朝食の楽しさを広げてくれる一品です。
一碗の茶に「もてなしの心」を込める茶の湯。
千利休以来の伝統は400年以上大切に受け継がれ今も多くの人々を魅了し続けています。
使われる道具や装いが春を意識した華やかな物に変わる3月。
武者小路千家で春の茶事を楽しみます。
「趣味Do楽春の茶事を楽しむ」。
前回に引き続き武者小路千家のお作法を習います。
武者小路千家家元の千宗守さんです。
どうぞよろしくお願いします。
今日もしっかりお稽古して下さい。
はい。
今日は「正午の茶事」という事ですね。
正午の茶事というのは茶の湯では一番正式な茶会なんですね。
「炭点前」いわゆる「懐石」そして「濃茶」「薄茶」と前後4〜5時間にわたって行われる一番正式な茶会なんですね。
それでねその「懐石」なんですがほんとは茶事の中で占める時間が一番長いんですね。
今日は最初の事でもありますので懐石の方はやや簡略したそれでも正式の懐石に準じたやり方でやって頂きます。
それと炭点前の中で少し特殊な釜が透木釜というのを使ってますね。
これは春を告げる茶事の非常に季節を大切にする一つの大きな具体的な表れなんですね。
その前哨戦としての透木釜を是非体験して頂きたい。
これをよろしくご理解のうえでお稽古に入って下さい。
はい。
ではどうぞよろしくお願いいたします。
正午の茶事はおよそ4時間かけて行われます。
前半の「初座」途中退席の「中立ち」を経て後半の「後座」に移ります。
今回は亭主が客を迎える「迎付」から始まり「席入り」「炭点前」「懐石」に至るまでの初座を体験します。
茶事の当日露地はきれいに掃除され遣り水がまかれます。
そのあと客が歩いて滑らないように飛び石を一つ一つ拭いていきます。
客をもてなす亭主の演出は既にこの時から始まっているのです。
客を日常の喧騒から解き放ち茶の湯の世界に誘っていくのです。
芳野先生今回もどうぞよろしくお願いします。
よろしくお願いいたします。
今日は本番のお茶事です。
緊張されるん違いますか?とても緊張しています。
しかもね本日はお正客をして頂きます。
そんな大切な役務まるかどうかも不安なんですがお洋服で来てしまったんですけれども大丈夫でしょうか?実は作法もいろいろございますのでそちらも気になりますしお着物も着慣れなければ気になりますので。

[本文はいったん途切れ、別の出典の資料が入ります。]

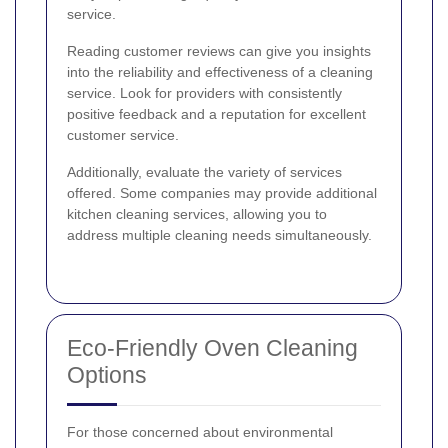
service.
Reading customer reviews can give you insights
into the reliability and effectiveness of a cleaning
service. Look for providers with consistently
positive feedback and a reputation for excellent
customer service.
Additionally, evaluate the variety of services
offered. Some companies may provide additional
kitchen cleaning services, allowing you to
address multiple cleaning needs simultaneously.
Eco-Friendly Oven Cleaning
Options
For those concerned about environmental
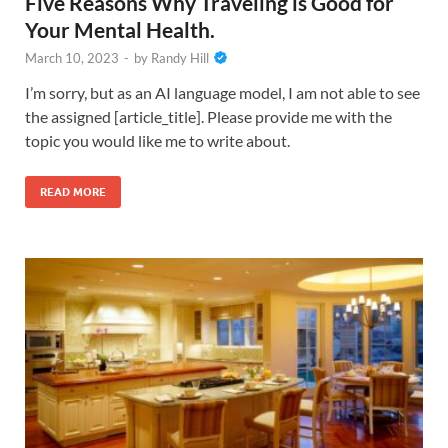
Five Reasons Why Traveling is Good for
Your Mental Health.
March 10, 2023
-
by
Randy Hill
I’m sorry, but as an AI language model, I am not able to see
the assigned [article_title]. Please provide me with the
topic you would like me to write about.
READ MORE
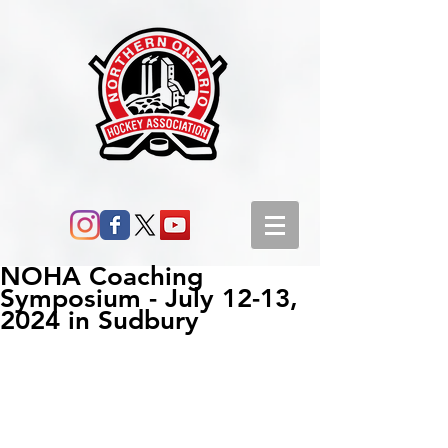
NOHA Coaching
Symposium - July 12-13,
2024 in Sudbury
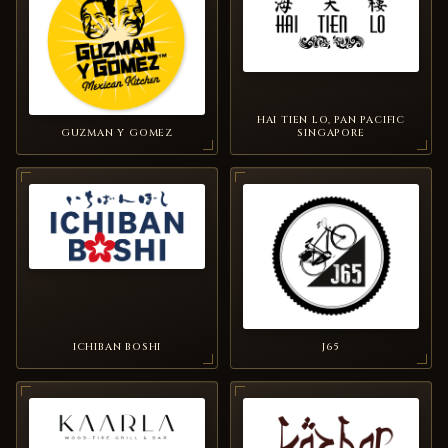
HAI TIEN LO, PAN PACIFIC
GUZMAN Y GOMEZ
SINGAPORE
ICHIBAN BOSHI
J65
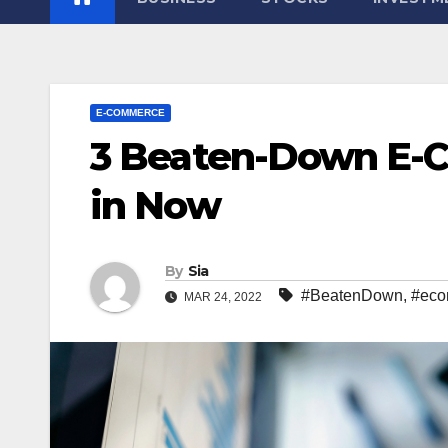
E-COMMERCE
3 Beaten-Down E-C
in Now
By
Sia
#BeatenDown
,
#eco
MAR 24, 2022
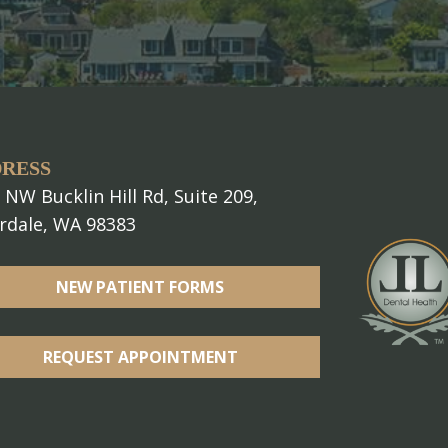
RESS
 NW Bucklin Hill Rd, Suite 209,
erdale, WA 98383
NEW PATIENT FORMS
REQUEST APPOINTMENT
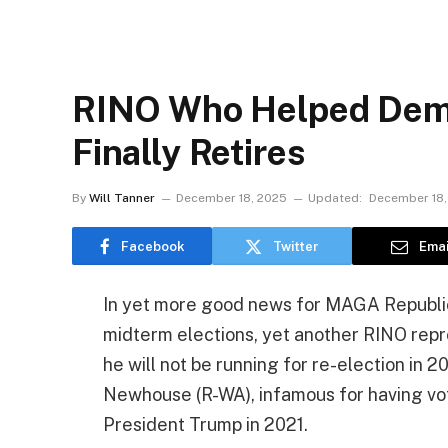
RINO Who Helped Dem
Finally Retires
By
Will Tanner
December 18, 2025
Updated:
December 18,
Facebook
Twitter
Emai
In yet more good news for MAGA Republic
midterm elections, yet another RINO repre
he will not be running for re-election in 20
Newhouse (R-WA), infamous for having v
President Trump in 2021.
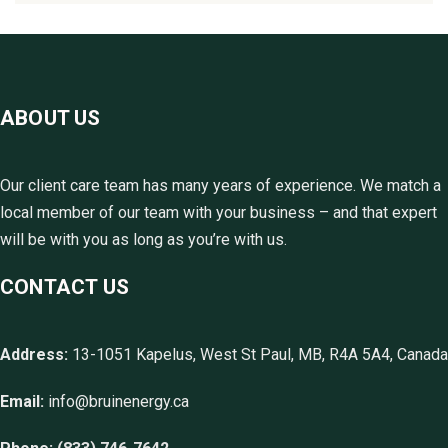
ABOUT US
Our client care team has many years of experience. We match a
local member of our team with your business – and that expert
will be with you as long as you’re with us.
CONTACT US
Address:
13-1051 Kapelus, West St Paul, MB, R4A 5A4, Canada
Email:
info@bruinenergy.ca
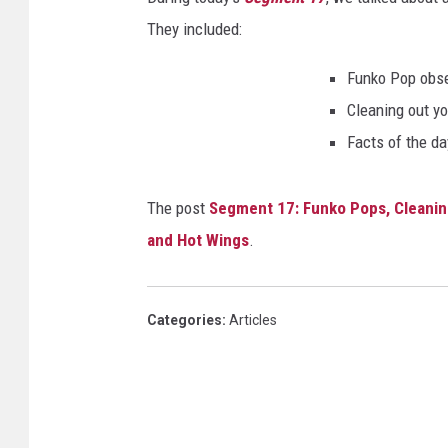
They included:
Funko Pop obs
Cleaning out yo
Facts of the da
The post
Segment 17: Funko Pops, Cleanin
and Hot Wings
.
Categories
:
Articles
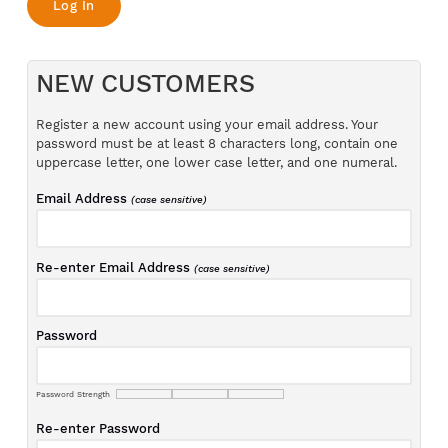
NEW CUSTOMERS
Register a new account using your email address. Your
password must be at least 8 characters long, contain one
uppercase letter, one lower case letter, and one numeral.
Email Address
(case sensitive)
Re-enter Email Address
(case sensitive)
Password
Password Strength
Re-enter Password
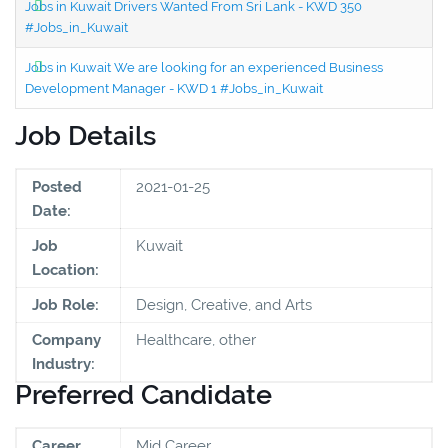
Jobs in Kuwait Drivers Wanted From Sri Lank - KWD 350
#Jobs_in_Kuwait
Jobs in Kuwait We are looking for an experienced Business
Development Manager - KWD 1 #Jobs_in_Kuwait
Job Details
Posted
2021-01-25
Date:
Job
Kuwait
Location:
Job Role:
Design, Creative, and Arts
Company
Healthcare, other
Industry:
Preferred Candidate
Career
Mid Career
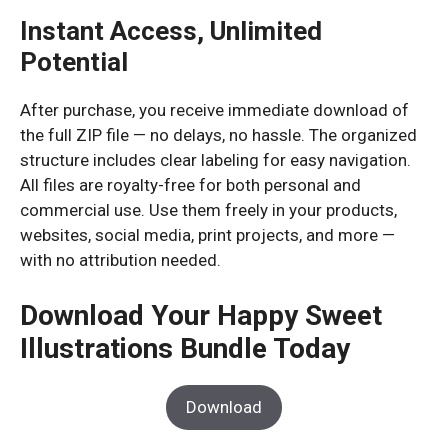
Instant Access, Unlimited
Potential
After purchase, you receive immediate download of
the full ZIP file — no delays, no hassle. The organized
structure includes clear labeling for easy navigation.
All files are royalty-free for both personal and
commercial use. Use them freely in your products,
websites, social media, print projects, and more —
with no attribution needed.
Download Your Happy Sweet
Illustrations Bundle Today
Download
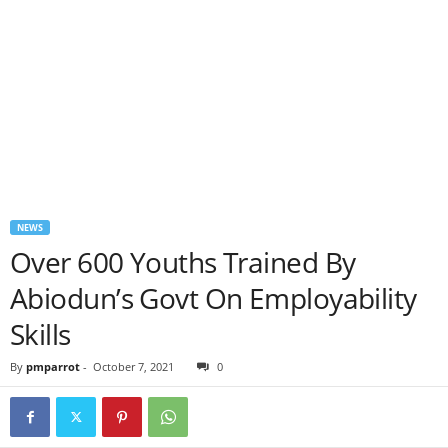
NEWS
Over 600 Youths Trained By
Abiodun’s Govt On Employability
Skills
By
pmparrot
-
October 7, 2021
0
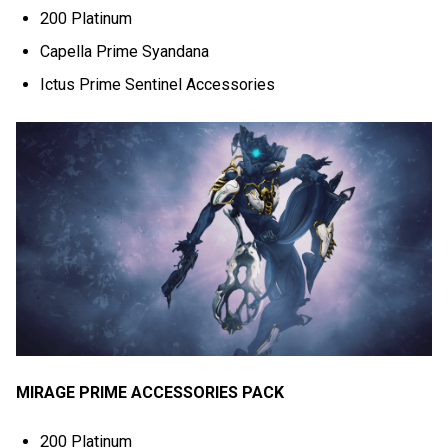
200 Platinum
Capella Prime Syandana
Ictus Prime Sentinel Accessories
MIRAGE PRIME ACCESSORIES PACK
200 Platinum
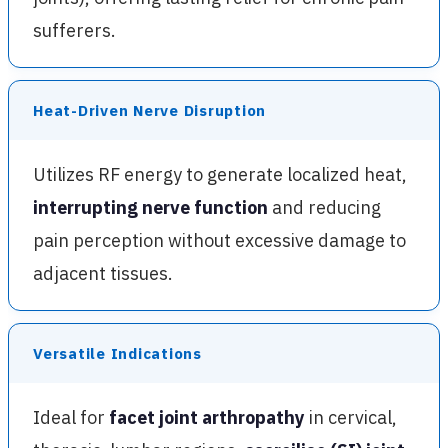
sufferers.
Heat-Driven Nerve Disruption
Utilizes RF energy to generate localized heat,
interrupting nerve function
and reducing
pain perception without excessive damage to
adjacent tissues.
Versatile Indications
Ideal for
facet joint arthropathy
in cervical,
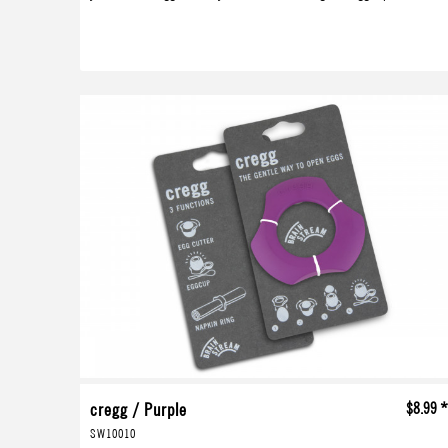
cregg / Purple
$8.99 
SW10010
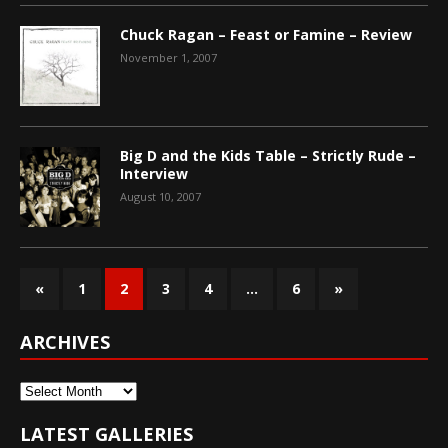
Chuck Ragan – Feast or Famine – Review
November 1, 2007
Big D and the Kids Table – Strictly Rude –
Interview
August 10, 2007
«
1
2
3
4
…
6
»
ARCHIVES
Archives
LATEST GALLERIES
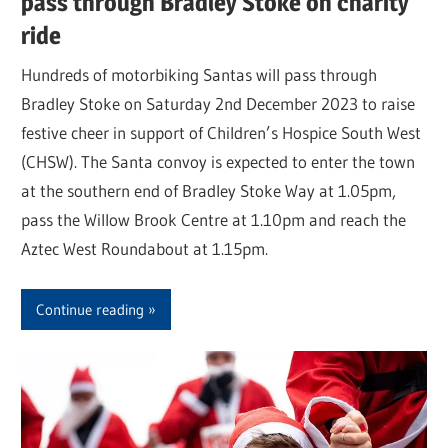
pass through Bradley Stoke on charity
ride
Hundreds of motorbiking Santas will pass through
Bradley Stoke on Saturday 2nd December 2023 to raise
festive cheer in support of Children’s Hospice South West
(CHSW). The Santa convoy is expected to enter the town
at the southern end of Bradley Stoke Way at 1.05pm,
pass the Willow Brook Centre at 1.10pm and reach the
Aztec West Roundabout at 1.15pm.
Continue reading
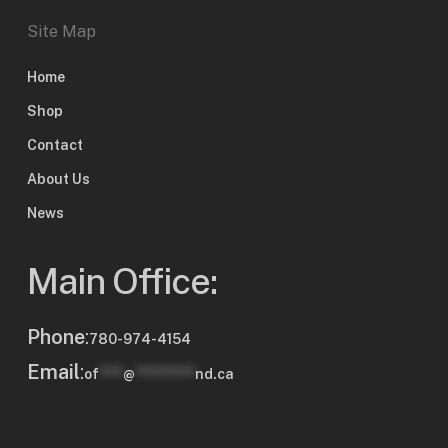
Site Map
Home
Shop
Contact
About Us
News
Main Office:
Phone
:
780-974-4154
Email
:
of
****
@
**********
nd.ca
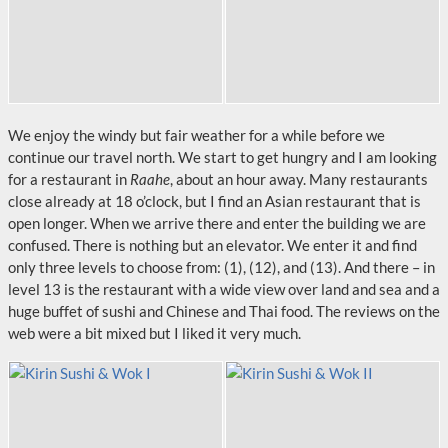
We enjoy the windy but fair weather for a while before we
continue our travel north. We start to get hungry and I am looking
for a restaurant in
Raahe
, about an hour away. Many restaurants
close already at 18 o’clock, but I find an Asian restaurant that is
open longer. When we arrive there and enter the building we are
confused. There is nothing but an elevator. We enter it and find
only three levels to choose from: (1), (12), and (13). And there – in
level 13 is the restaurant with a wide view over land and sea and a
huge buffet of sushi and Chinese and Thai food. The reviews on the
web were a bit mixed but I liked it very much.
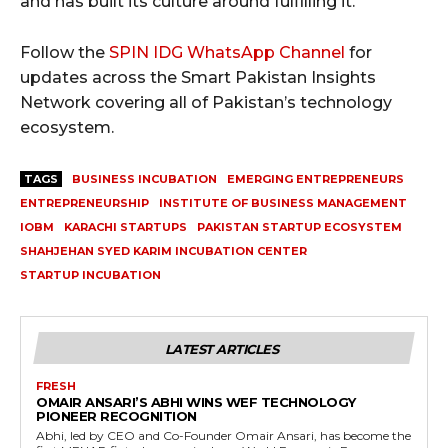
and has built its culture around fulfilling it.
Follow the
SPIN IDG WhatsApp Channel
for
updates across the Smart Pakistan Insights
Network covering all of Pakistan’s technology
ecosystem.
TAGS
BUSINESS INCUBATION
EMERGING ENTREPRENEURS
ENTREPRENEURSHIP
INSTITUTE OF BUSINESS MANAGEMENT
IOBM
KARACHI STARTUPS
PAKISTAN STARTUP ECOSYSTEM
SHAHJEHAN SYED KARIM INCUBATION CENTER
STARTUP INCUBATION
LATEST ARTICLES
FRESH
OMAIR ANSARI’S ABHI WINS WEF TECHNOLOGY
PIONEER RECOGNITION
Abhi, led by CEO and Co-Founder Omair Ansari, has become the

今回はお洋服でお気楽にそして作法の方を中心にさせて頂くという事でこのようにお洋服で十分大丈夫です。
ありがとうございます。
客はまず外の腰掛けで亭主の準備が整うのを待ちます。
今回の茶事には岩槻アナウンサーを含めて4人の客が参加します。
客が待っている間亭主は座掃きで茶室を清めます。
座掃きの音は間もなく茶室の準備が整うという合図になります。
(座掃きの音)音がしましたね。
はい。
清め直すと言いますかね。
座掃きが済むと亭主はつくばいの水を改めます。
亭主は水を流す音を客に聞かせたあと客との挨拶に向かいます。
水の音が聞こえましたね。
はい。
これが合図になります。
私が後ろからついて参りますのでお正客ですので先にどうぞ。
はい。
では。
客も正客から順に席を立ち亭主の挨拶を受けに行きます。
迎付の場所に置かれた結界を外し亭主は客を迎え入れます。
亭主と客はその場につくばって礼をします。
ここでは言葉は交わしません。
挨拶が済むと亭主は次の準備に戻ります。
客はそれを見送り迎付は終わります。
客はそのあと茶室の前にあるつくばいに向かいます。
そこで手と口を清めます。
まず左手をすすぎ次に右手をすすぎます。
最後に口を清め終わると次の人のために柄杓の柄も清めます。
それが済むと茶室に席入りします。
(扉を開ける音)わざと音を立てて扉を開きます。
これから席入りする事を控えにいる亭主に知らせるためです。
軽く一礼してから席中を伺い座敷ににじり入ります。
茶室に入ると床前に進み掛け軸を拝見します。
春が来て草花が芽を出すようになったという意味の作品です。
どう思われました?これを読まれて。
床の間から春がやって来た!という気がいたしました。
まさにそのとおりなんですよね。
はい。
それをちょっと順々に読み解きながら楽しまさして頂いたらいかがでしょうかね。
本日はようこそ。
岩槻様にはお忙しい中お越し下さいましてありがとうございます。
お招き頂きましてありがとうございます。
客が全員席入りを済ませると亭主が挨拶に訪れ初めて言葉を交わします。
これで席入り終了でございます。
もうここまでで一仕事終えた気分です。
まだまだです。
まだまだですね。
席入りが終わると炭点前です。
炉の中の炭を改めるため釜を一旦上げます。
あの釜ちょっと変わった形でしょ?はい。
空飛ぶ円盤のようなかわいらしいユニークな形ですね。
透木釜です。
羽がついているのが特徴で暖かくなる春先に使われます。
冬場に使われる釜は炭の熱や釜から出る湯気で室内を暖めます。
一方透木釜は羽が熱を閉じ込めるので室内が暑くなり過ぎず春先に重宝されます。
釜の羽が炉の縁を傷つけないように間に「透木」と呼ばれる木を置きます。
そのため「透木釜」と呼ばれます。
小さいのに工夫がされているんですね。
炭点前で使われる道具です。
炭の他炉を掃く羽箒香灰を湿らせた濡れ灰などを使います。
炭を継ぐ順番組み方空気の流れを考えて亭主は理想の湯加減を作り上げていきます。
羽箒で炉の周りを掃き清め始めましてねそうしますと炭の継ぐ様子を近くでご覧頂くという事になります。
近くで見てもいいんですか?そうなんです。
この炭点前というのはね…客は扇子を後ろに下げ「お先に」という挨拶を済ませて炉の正面に向かいます。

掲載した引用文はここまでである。